Activity
Return the lines of the material below exactly, beginning with the line that has "hervorragend geeignet für" in it and finishing with the line that has "valoran más la" in it. Leave all pictures aside.

Information given
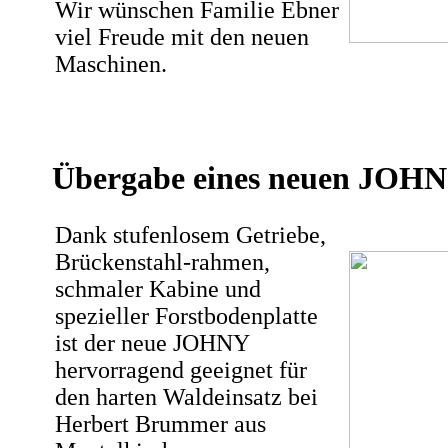
Wir wünschen Familie Ebner
viel Freude mit den neuen
Maschinen.
Übergabe eines neuen JOH
Dank stufenlosem Getriebe,
Brückenstahl-rahmen,
schmaler Kabine und
spezieller Forstbodenplatte
ist der neue JOHNY
hervorragend geeignet für
den harten Waldeinsatz bei
Herbert Brummer aus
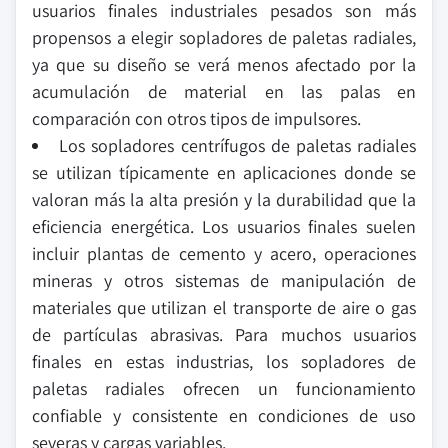
usuarios finales industriales pesados son más
propensos a elegir sopladores de paletas radiales,
ya que su diseño se verá menos afectado por la
acumulación de material en las palas en
comparación con otros tipos de impulsores.
Los sopladores centrífugos de paletas radiales
se utilizan típicamente en aplicaciones donde se
valoran más la alta presión y la durabilidad que la
eficiencia energética. Los usuarios finales suelen
incluir plantas de cemento y acero, operaciones
mineras y otros sistemas de manipulación de
materiales que utilizan el transporte de aire o gas
de partículas abrasivas. Para muchos usuarios
finales en estas industrias, los sopladores de
paletas radiales ofrecen un funcionamiento
confiable y consistente en condiciones de uso
severas y cargas variables.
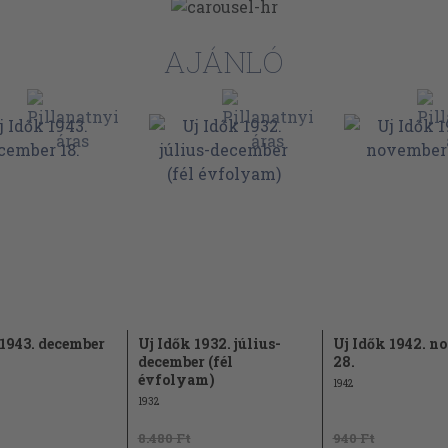
AJÁNLÓ
48
 1943. december
Uj Idők 1932. július-
Uj Idők 1942. n
december (fél
28.
évfolyam)
1942
1932
8.480 Ft
940 Ft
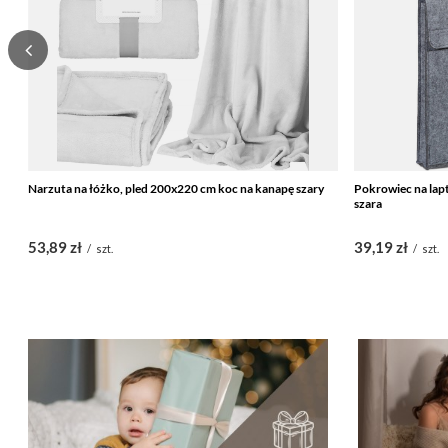
Narzuta na łóżko, pled 200x220 cm koc na kanapę szary
Pokrowiec na lapt
szara
53,89 zł
39,19 zł
/
szt.
/
szt.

Task result
hervorragend geeignet für
den harten Waldeinsatz bei
Herbert Brummer aus
usuarios finales industriales pesados son más
propensos a elegir sopladores de paletas radiales,
ya que su diseño se verá menos afectado por la
acumulación de material en las palas en
comparación con otros tipos de impulsores.
Los sopladores centrífugos de paletas radiales
se utilizan típicamente en aplicaciones donde se
valoran más la alta presión y la durabilidad que la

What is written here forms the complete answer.